Here is an odd application of multiple integration. I know that \(e^{-x^2}\) has no elementary antiderivative. Therefore, the intergal
\begin{equation*}
A = \int_{-\infty}^\infty e^{-x^2} dx
\end{equation*}
cannot be evaluated directly. However, this is a very important integral: \(e^{-x^2}\) is the normal distribution and, in Statistics, I need to integrate it frequently. I’ll use integrals over \(\RR^2\text{,}\) strangely enough, to calculate this integral by squaring the single variable integral.
\begin{align*}
A \amp = 2 \int_{0}^\infty e^{-x^2} dx\\
A^2 \amp = \left( 2 \int_{0}^\infty e^{-x^2} dx \right)
\left(2 \int_{0}^\infty e^{-y^2} dy \right)
\end{align*}
The second integral uses a new variables since variables of integration only matter inside the integral. Then I can combine the two integrals.
\begin{align*}
A^2 \amp = 4 \int_0^\infty \int_0^\infty e^{-x^2} e^{-y^2}
dx dy\\
\amp = 4 \int_0^\infty \int_0^\infty e^{-(x^2 + y^2)} dx
dy
\end{align*}
Now I am going to do a substitution in the \(y\) variable.

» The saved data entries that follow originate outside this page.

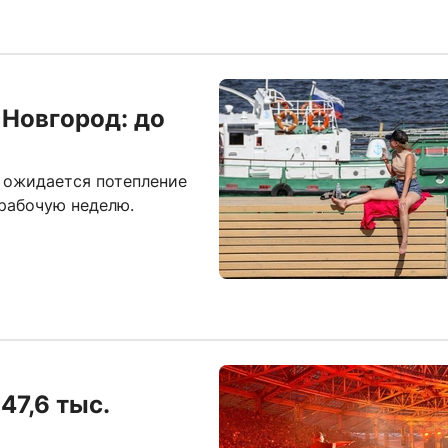
 Новгород: до
 ожидается потепление
 рабочую неделю.
47,6 тыс.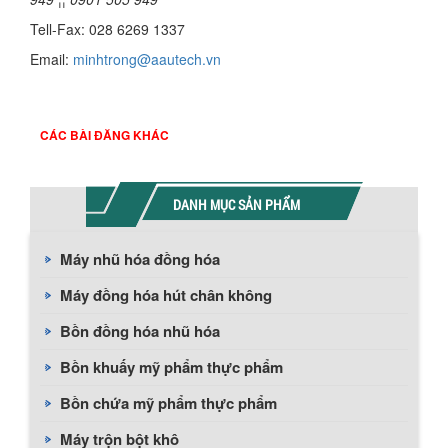
Tell-Fax: 028 6269 1337
Email:
minhtrong@aautech.vn
CÁC BÀI ĐĂNG KHÁC
DANH MỤC SẢN PHẨM
Máy nhũ hóa đồng hóa
Máy đồng hóa hút chân không
Bồn đồng hóa nhũ hóa
Bồn khuấy mỹ phẩm thực phẩm
Bồn chứa mỹ phẩm thực phẩm
Máy trộn bột khô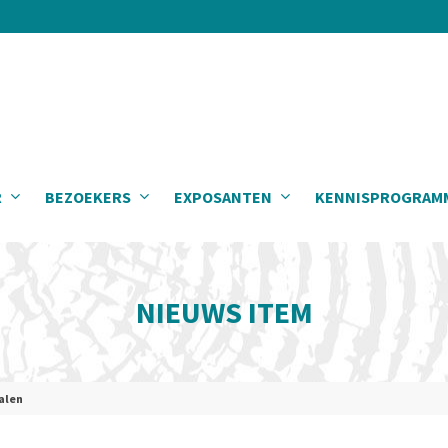
R
BEZOEKERS
EXPOSANTEN
KENNISPROGRAM
NIEUWS ITEM
alen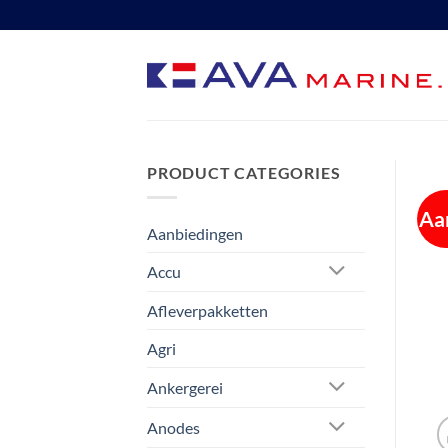
Ga
naar
inhoud
PRODUCT CATEGORIES
Aa
Aanbiedingen
Accu
Afleverpakketten
Agri
Ankergerei
Anodes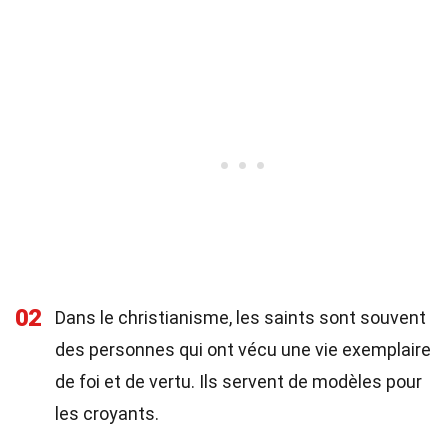
02
Dans le christianisme, les saints sont souvent
des personnes qui ont vécu une vie exemplaire
de foi et de vertu. Ils servent de modèles pour
les croyants.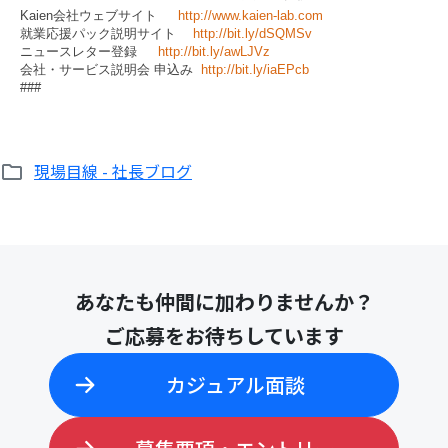
Kaien会社ウェブサイト
http://www.kaien-lab.com
就業応援パック説明サイト
http://bit.ly/dSQMSv
ニュースレター登録
http://bit.ly/awLJVz
会社・サービス説明会 申込み
http://bit.ly/iaEPcb
###
現場目線 - 社長ブログ
あなたも仲間に加わりませんか？
ご応募をお待ちしています
カジュアル面談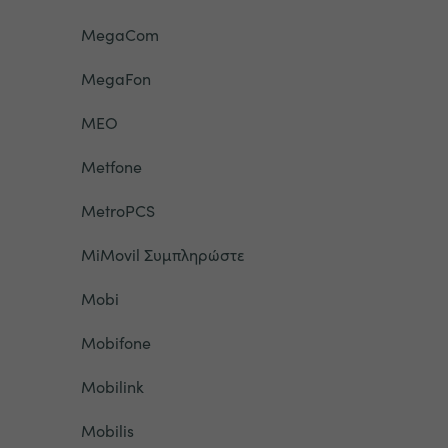
MegaCom
MegaFon
MEO
Metfone
MetroPCS
MiMovil Συμπληρώστε
Mobi
Mobifone
Mobilink
Mobilis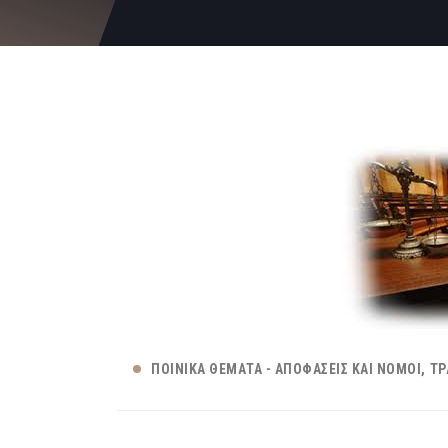
ΠΟΙΝΙΚΆ ΘΈΜΑΤΑ - ΑΠΟΦΆΣΕΙΣ ΚΑΙ ΝΌΜΟΙ
ΤΡ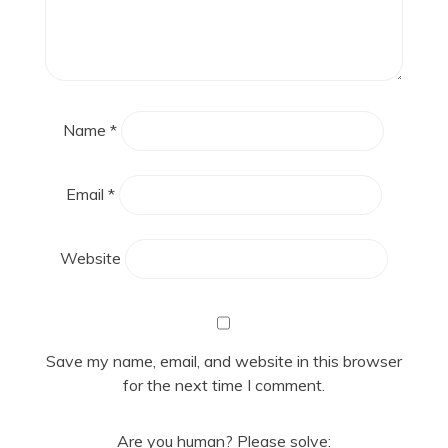
Name
*
Email
*
Website
Save my name, email, and website in this browser
for the next time I comment.
Are you human? Please solve: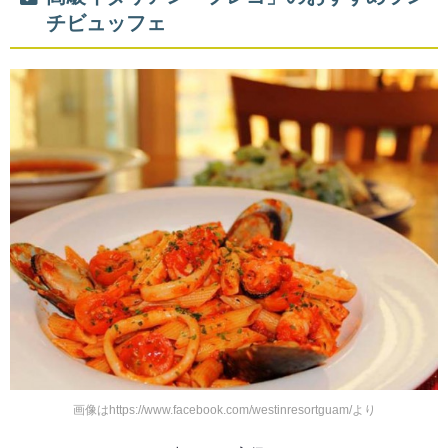
チビュッフェ
画像はhttps://www.facebook.com/westinresortguam/より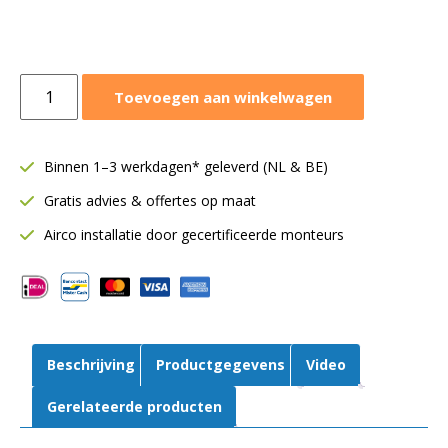
Ruck
Toevoegen aan winkelwagen
dakventilator
Ø180
mm
Binnen 1–3 werkdagen* geleverd (NL & BE)
|
Gratis advies & offertes op maat
Horizontaal
|
Airco installatie door gecertificeerde monteurs
Met
werkschakelaar
|
270
m³/h
Beschrijving
Productgegevens
Video
|
DHA
Gerelateerde producten
190
E4P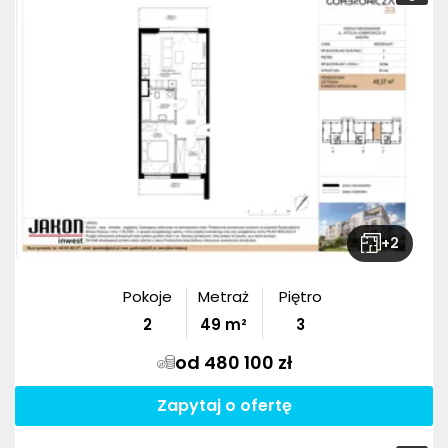
+
2
Pokoje
Metraż
Piętro
2
49
m²
3
od 480 100 zł
Zapytaj o ofertę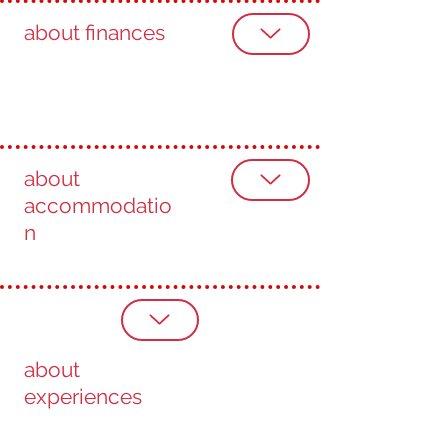
about finances
about
accommodatio
n
about
experiences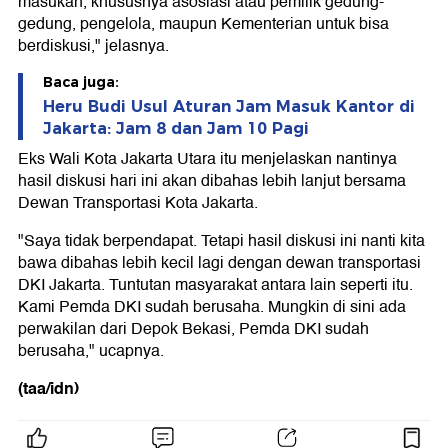
masukan, khususnya asosiasi atau pemilik gedung-
gedung, pengelola, maupun Kementerian untuk bisa
berdiskusi," jelasnya.
Baca juga:
Heru Budi Usul Aturan Jam Masuk Kantor di
Jakarta: Jam 8 dan Jam 10 Pagi
Eks Wali Kota Jakarta Utara itu menjelaskan nantinya
hasil diskusi hari ini akan dibahas lebih lanjut bersama
Dewan Transportasi Kota Jakarta.
"Saya tidak berpendapat. Tetapi hasil diskusi ini nanti kita
bawa dibahas lebih kecil lagi dengan dewan transportasi
DKI Jakarta. Tuntutan masyarakat antara lain seperti itu.
Kami Pemda DKI sudah berusaha. Mungkin di sini ada
perwakilan dari Depok Bekasi, Pemda DKI sudah
berusaha," ucapnya.
(taa/idn)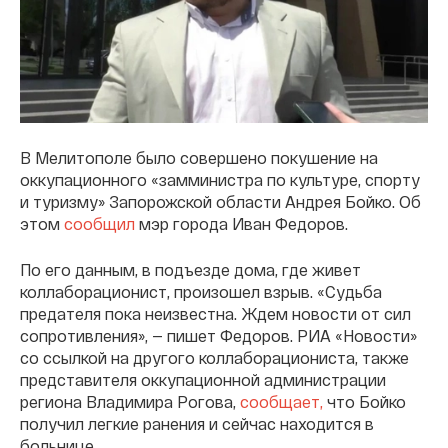
В Мелитополе было совершено покушение на
оккупационного «замминистра по культуре, спорту
и туризму» Запорожской области Андрея Бойко. Об
этом
сообщил
мэр города Иван Федоров.
По его данным, в подъезде дома, где живет
коллаборационист, произошел взрыв. «Судьба
предателя пока неизвестна. Ждем новости от сил
сопротивления», — пишет Федоров. РИА «Новости»
со ссылкой на другого коллаборациониста, также
представителя оккупационной администрации
региона Владимира Рогова,
сообщает,
что Бойко
получил легкие ранения и сейчас находится в
больнице.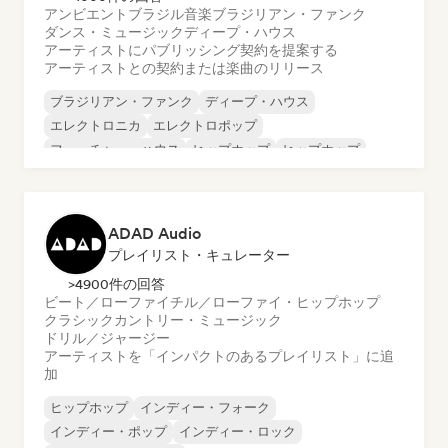
アンビエント
ブラジル音楽
ブラジリアン・ファンク
ダンス・ミュージック
ディープ・ハウス
アーティストにパブリッシング契約を提案する
アーティストとの契約または楽曲のリリース
ブラジリアン・ファンク
ディープ・ハウス
エレクトロニカ
エレクトロポップ
フューチャー・ハウス
ヒップホップ
ヒップホップ
テックハウス
ADAD Audio
プレイリスト・キュレーター
>4900件の回答
ビート／ローファイ
チル／ローファイ・ヒップホップ
クラシック
カントリー・ミュージック
ドリル／ジャージー
アーティストを「インパクトのあるプレイリスト」に追
加
ヒップホップ
インディー・フォーク
インディー・ポップ
インディー・ロック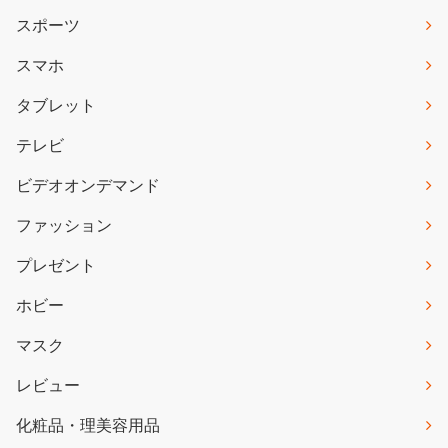
スポーツ
スマホ
タブレット
テレビ
ビデオオンデマンド
ファッション
プレゼント
ホビー
マスク
レビュー
化粧品・理美容用品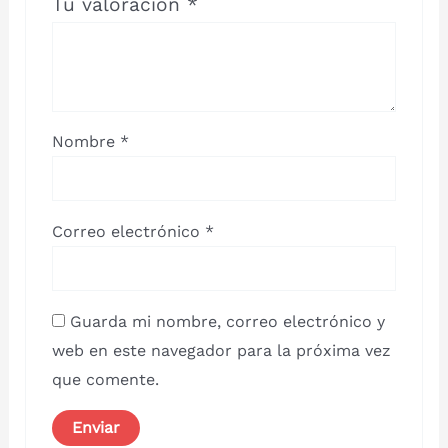
Tu valoración
*
Nombre
*
Correo electrónico
*
Guarda mi nombre, correo electrónico y
web en este navegador para la próxima vez
que comente.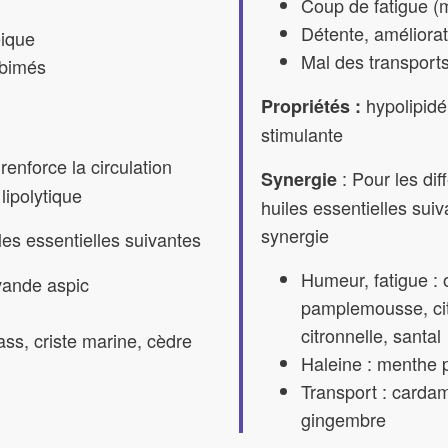
Coup de fatigue (
Détente, améliora
éique
Mal des transport
abimés
hypolipidé
Propriétés :
stimulante
 renforce la circulation
: Pour les diff
Synergie
lipolytique
huiles essentielles suiv
synergie
les essentielles suivantes
Humeur, fatigue :
avande aspic
pamplemousse, cit
citronnelle, santal
ass, criste marine, cèdre
Haleine : menthe
Transport : cardam
gingembre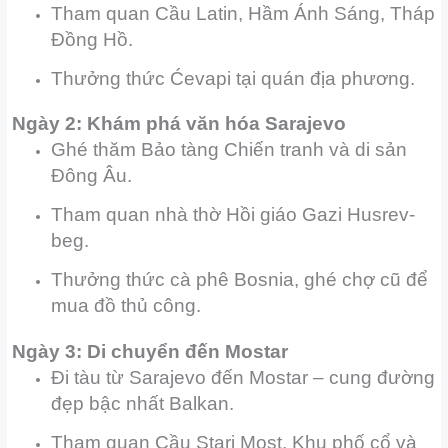
Tham quan Cầu Latin, Hầm Ánh Sáng, Tháp
Đồng Hồ.
Thưởng thức Ćevapi tại quán địa phương.
Ngày 2: Khám phá văn hóa Sarajevo
Ghé thăm Bảo tàng Chiến tranh và di sản
Đông Âu.
Tham quan nhà thờ Hồi giáo Gazi Husrev-
beg.
Thưởng thức cà phê Bosnia, ghé chợ cũ để
mua đồ thủ công.
Ngày 3: Di chuyển đến Mostar
Đi tàu từ Sarajevo đến Mostar – cung đường
đẹp bậc nhất Balkan.
Tham quan Cầu Stari Most, Khu phố cổ và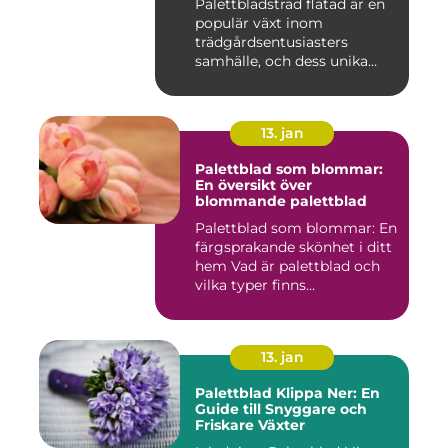
Palettbladsträd flätad är en
populär växt inom
trädgårdsentusiasters
samhälle, och dess unika
egensk...
13. jan
Palettblad som blommar:
En översikt över
blommande palettblad
Palettblad som blommar: En
färgsprakande skönhet i ditt
hem Vad är palettblad och
vilka typer finns...
13. jan
Palettblad Klippa Ner: En
Guide till Snyggare och
Friskare Växter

Treating the \(x\) variable as a constant, I replace \(y\) with \(y = xs\) so that \(dy = x ds\text{.}\) If \(y=0\) then \(s=0\) and as \(y \rightarrow
\infty\text{,}\) \(s \rightarrow \infty\text{,}\) so the bounds for \(s\) remain the same as the bounds for \(y\text{.}\) Remember, \(x\) is a constant through this whole substitution. (Using Fubini’s Theorem, I could think of \(y\) as the inside integral for this substitution, and then switch back to thinking of \(x\) as the inside integral after the substitution.)
\begin{align*}
A^2 \amp = 4 \int_0^\infty \int_0^\infty e^{-x^2 (1+s^2)}
x dx ds\\
\amp = 4 \int_0^\infty \left. \frac{-1}{2(1+s^2)}
e^{-x^2(1+s^2)} \right|_0^\infty ds\\
\amp = 2 \int_0^\infty \frac{1}{1+s^2} ds\\
\amp = \lim_{a \rightarrow \infty} 2 \arctan a - \arctan 0
= \frac{2\pi}{2} = \pi\\
A \amp = \int_{-\infty}^\infty e^{-x^2} dx = \sqrt{\pi}
\end{align*}
I recover the area under the bell curve: \(\sqrt{\pi}\text{.}\) It’s a very strange result. However, if you taken any statistics and worked on normal distributions, likely you will recall the presence of these strange \(\sqrt{\pi}\) terms. Now I know they are present to normalize the area (since we want a probability function to have area one under its graph).